▶ _Task to carry out_
Print each record below precisely, with every picture left out of the copy.

▶ _Supplied information_
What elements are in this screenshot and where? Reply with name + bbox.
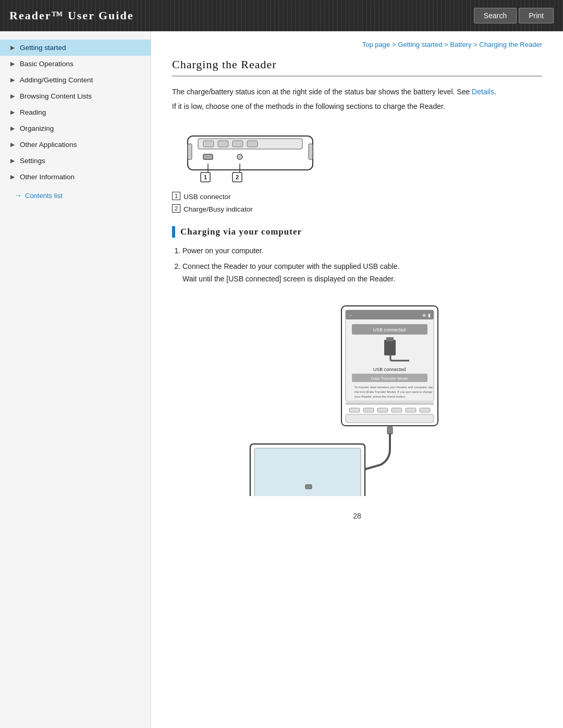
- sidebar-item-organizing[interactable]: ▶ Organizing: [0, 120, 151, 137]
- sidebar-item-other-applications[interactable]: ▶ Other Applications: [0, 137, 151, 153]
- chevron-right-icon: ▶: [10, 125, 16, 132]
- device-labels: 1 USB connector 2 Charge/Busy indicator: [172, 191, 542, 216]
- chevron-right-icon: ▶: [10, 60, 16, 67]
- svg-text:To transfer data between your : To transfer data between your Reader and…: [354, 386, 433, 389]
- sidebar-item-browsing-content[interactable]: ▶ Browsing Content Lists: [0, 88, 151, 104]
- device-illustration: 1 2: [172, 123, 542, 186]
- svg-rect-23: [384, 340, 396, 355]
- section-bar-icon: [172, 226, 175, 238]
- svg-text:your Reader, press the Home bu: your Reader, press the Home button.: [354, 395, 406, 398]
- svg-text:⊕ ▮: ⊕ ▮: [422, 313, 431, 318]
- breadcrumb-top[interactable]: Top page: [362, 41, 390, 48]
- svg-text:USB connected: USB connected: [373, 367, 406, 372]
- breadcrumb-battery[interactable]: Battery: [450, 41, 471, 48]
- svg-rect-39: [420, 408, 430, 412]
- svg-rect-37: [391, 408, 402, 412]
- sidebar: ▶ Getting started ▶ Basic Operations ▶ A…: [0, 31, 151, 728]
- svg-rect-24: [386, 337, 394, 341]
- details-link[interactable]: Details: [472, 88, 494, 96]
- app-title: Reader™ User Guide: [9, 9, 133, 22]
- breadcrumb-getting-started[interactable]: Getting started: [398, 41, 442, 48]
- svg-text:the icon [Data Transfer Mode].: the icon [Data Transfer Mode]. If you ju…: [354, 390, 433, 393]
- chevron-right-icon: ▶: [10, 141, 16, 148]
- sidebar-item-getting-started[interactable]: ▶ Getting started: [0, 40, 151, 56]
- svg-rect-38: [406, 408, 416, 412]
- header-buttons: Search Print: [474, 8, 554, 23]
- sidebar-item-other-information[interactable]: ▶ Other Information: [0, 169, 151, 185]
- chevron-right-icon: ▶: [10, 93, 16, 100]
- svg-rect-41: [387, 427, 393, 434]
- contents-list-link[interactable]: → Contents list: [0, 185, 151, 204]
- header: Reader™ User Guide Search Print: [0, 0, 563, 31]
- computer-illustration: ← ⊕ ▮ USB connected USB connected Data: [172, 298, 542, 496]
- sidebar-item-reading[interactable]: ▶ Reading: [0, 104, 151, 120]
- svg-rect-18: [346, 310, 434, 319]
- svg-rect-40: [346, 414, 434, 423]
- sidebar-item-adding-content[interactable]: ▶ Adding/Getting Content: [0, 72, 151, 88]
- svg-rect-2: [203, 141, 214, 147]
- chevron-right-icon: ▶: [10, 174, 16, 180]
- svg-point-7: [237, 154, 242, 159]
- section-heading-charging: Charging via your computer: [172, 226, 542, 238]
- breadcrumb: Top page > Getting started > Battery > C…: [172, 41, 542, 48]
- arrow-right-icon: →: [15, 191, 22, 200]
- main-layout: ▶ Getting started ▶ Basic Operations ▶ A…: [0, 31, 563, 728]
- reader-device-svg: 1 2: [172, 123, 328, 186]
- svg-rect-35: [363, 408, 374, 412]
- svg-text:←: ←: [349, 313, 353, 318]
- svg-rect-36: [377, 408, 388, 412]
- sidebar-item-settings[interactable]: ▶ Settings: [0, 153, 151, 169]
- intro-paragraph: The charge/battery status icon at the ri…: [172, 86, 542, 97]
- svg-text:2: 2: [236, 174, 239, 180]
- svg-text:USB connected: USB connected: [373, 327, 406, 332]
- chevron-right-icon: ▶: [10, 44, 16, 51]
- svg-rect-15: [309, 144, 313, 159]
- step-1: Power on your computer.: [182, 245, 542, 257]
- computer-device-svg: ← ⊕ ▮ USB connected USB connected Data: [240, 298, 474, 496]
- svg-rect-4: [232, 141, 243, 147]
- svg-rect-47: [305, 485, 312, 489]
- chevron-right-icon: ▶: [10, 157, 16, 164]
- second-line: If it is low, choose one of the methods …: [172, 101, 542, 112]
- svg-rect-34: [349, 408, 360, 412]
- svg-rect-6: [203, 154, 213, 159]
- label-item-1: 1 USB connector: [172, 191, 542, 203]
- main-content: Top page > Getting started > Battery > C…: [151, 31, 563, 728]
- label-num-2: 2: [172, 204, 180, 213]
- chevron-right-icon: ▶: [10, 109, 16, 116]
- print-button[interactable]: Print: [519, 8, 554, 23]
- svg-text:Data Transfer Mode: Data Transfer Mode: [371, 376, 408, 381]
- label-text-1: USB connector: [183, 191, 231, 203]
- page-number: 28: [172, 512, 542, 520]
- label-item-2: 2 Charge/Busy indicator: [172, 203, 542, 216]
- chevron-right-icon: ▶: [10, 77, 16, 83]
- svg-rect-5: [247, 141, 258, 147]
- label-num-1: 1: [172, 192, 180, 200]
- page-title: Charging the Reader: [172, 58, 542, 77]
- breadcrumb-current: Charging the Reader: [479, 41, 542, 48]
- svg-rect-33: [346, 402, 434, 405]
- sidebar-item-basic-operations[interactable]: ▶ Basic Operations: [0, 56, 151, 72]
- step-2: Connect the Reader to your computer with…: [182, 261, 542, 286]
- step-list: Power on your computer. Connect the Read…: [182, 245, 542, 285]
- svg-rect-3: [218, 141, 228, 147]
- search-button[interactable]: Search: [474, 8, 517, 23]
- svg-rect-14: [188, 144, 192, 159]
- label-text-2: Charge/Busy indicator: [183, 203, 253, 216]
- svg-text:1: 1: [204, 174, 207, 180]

▶ _Reply_
What elements are in this screenshot and where? Reply with name + bbox.
- sidebar-item-organizing[interactable]: ▶ Organizing: [0, 120, 151, 137]
- sidebar-item-other-applications[interactable]: ▶ Other Applications: [0, 137, 151, 153]
- chevron-right-icon: ▶: [10, 125, 16, 132]
- device-labels: 1 USB connector 2 Charge/Busy indicator: [172, 191, 542, 216]
- chevron-right-icon: ▶: [10, 60, 16, 67]
- svg-text:To transfer data between your : To transfer data between your Reader and…: [354, 386, 433, 389]
- sidebar-item-browsing-content[interactable]: ▶ Browsing Content Lists: [0, 88, 151, 104]
- device-illustration: 1 2: [172, 123, 542, 186]
- svg-rect-23: [384, 340, 396, 355]
- section-bar-icon: [172, 226, 175, 238]
- svg-text:your Reader, press the Home bu: your Reader, press the Home button.: [354, 395, 406, 398]
- svg-text:⊕ ▮: ⊕ ▮: [422, 313, 431, 318]
- breadcrumb-top[interactable]: Top page: [362, 41, 390, 48]
- svg-text:USB connected: USB connected: [373, 367, 406, 372]
- breadcrumb-battery[interactable]: Battery: [450, 41, 471, 48]
- svg-rect-39: [420, 408, 430, 412]
- svg-rect-37: [391, 408, 402, 412]
- sidebar: ▶ Getting started ▶ Basic Operations ▶ A…: [0, 31, 151, 728]
- svg-rect-24: [386, 337, 394, 341]
- details-link[interactable]: Details: [472, 88, 494, 96]
- app-title: Reader™ User Guide: [9, 9, 133, 22]
- breadcrumb-getting-started[interactable]: Getting started: [398, 41, 442, 48]
- svg-text:the icon [Data Transfer Mode].: the icon [Data Transfer Mode]. If you ju…: [354, 390, 433, 393]
- chevron-right-icon: ▶: [10, 141, 16, 148]
- sidebar-item-getting-started[interactable]: ▶ Getting started: [0, 40, 151, 56]
- svg-rect-38: [406, 408, 416, 412]
- header-buttons: Search Print: [474, 8, 554, 23]
- sidebar-item-other-information[interactable]: ▶ Other Information: [0, 169, 151, 185]
- chevron-right-icon: ▶: [10, 93, 16, 100]
- svg-rect-41: [387, 427, 393, 434]
- contents-list-link[interactable]: → Contents list: [0, 185, 151, 204]
- header: Reader™ User Guide Search Print: [0, 0, 563, 31]
- computer-illustration: ← ⊕ ▮ USB connected USB connected Data: [172, 298, 542, 496]
- sidebar-item-reading[interactable]: ▶ Reading: [0, 104, 151, 120]
- svg-rect-18: [346, 310, 434, 319]
- svg-rect-40: [346, 414, 434, 423]
- sidebar-item-adding-content[interactable]: ▶ Adding/Getting Content: [0, 72, 151, 88]
- svg-rect-2: [203, 141, 214, 147]
- chevron-right-icon: ▶: [10, 174, 16, 180]
- svg-point-7: [237, 154, 242, 159]
- section-heading-charging: Charging via your computer: [172, 226, 542, 238]
- breadcrumb: Top page > Getting started > Battery > C…: [172, 41, 542, 48]
- arrow-right-icon: →: [15, 191, 22, 200]
- main-layout: ▶ Getting started ▶ Basic Operations ▶ A…: [0, 31, 563, 728]
- reader-device-svg: 1 2: [172, 123, 328, 186]
- svg-rect-35: [363, 408, 374, 412]
- svg-text:←: ←: [349, 313, 353, 318]
- svg-rect-36: [377, 408, 388, 412]
- sidebar-item-settings[interactable]: ▶ Settings: [0, 153, 151, 169]
- intro-paragraph: The charge/battery status icon at the ri…: [172, 86, 542, 97]
- svg-text:2: 2: [236, 174, 239, 180]
- svg-text:USB connected: USB connected: [373, 327, 406, 332]
- chevron-right-icon: ▶: [10, 44, 16, 51]
- svg-rect-15: [309, 144, 313, 159]
- step-1: Power on your computer.: [182, 245, 542, 257]
- computer-device-svg: ← ⊕ ▮ USB connected USB connected Data: [240, 298, 474, 496]
- svg-rect-4: [232, 141, 243, 147]
- svg-rect-47: [305, 485, 312, 489]
- chevron-right-icon: ▶: [10, 157, 16, 164]
- second-line: If it is low, choose one of the methods …: [172, 101, 542, 112]
- svg-rect-34: [349, 408, 360, 412]
- svg-rect-6: [203, 154, 213, 159]
- label-item-1: 1 USB connector: [172, 191, 542, 203]
- main-content: Top page > Getting started > Battery > C…: [151, 31, 563, 728]
- label-num-2: 2: [172, 204, 180, 213]
- chevron-right-icon: ▶: [10, 109, 16, 116]
- print-button[interactable]: Print: [519, 8, 554, 23]
- svg-text:Data Transfer Mode: Data Transfer Mode: [371, 376, 408, 381]
- label-text-1: USB connector: [183, 191, 231, 203]
- page-number: 28: [172, 512, 542, 520]
- label-item-2: 2 Charge/Busy indicator: [172, 203, 542, 216]
- chevron-right-icon: ▶: [10, 77, 16, 83]
- svg-rect-5: [247, 141, 258, 147]
- label-num-1: 1: [172, 192, 180, 200]
- page-title: Charging the Reader: [172, 58, 542, 77]
- breadcrumb-current: Charging the Reader: [479, 41, 542, 48]
- svg-rect-33: [346, 402, 434, 405]
- sidebar-item-basic-operations[interactable]: ▶ Basic Operations: [0, 56, 151, 72]
- step-2: Connect the Reader to your computer with…: [182, 261, 542, 286]
- step-list: Power on your computer. Connect the Read…: [182, 245, 542, 285]
- svg-rect-3: [218, 141, 228, 147]
- search-button[interactable]: Search: [474, 8, 517, 23]
- svg-rect-14: [188, 144, 192, 159]
- label-text-2: Charge/Busy indicator: [183, 203, 253, 216]
- svg-text:1: 1: [204, 174, 207, 180]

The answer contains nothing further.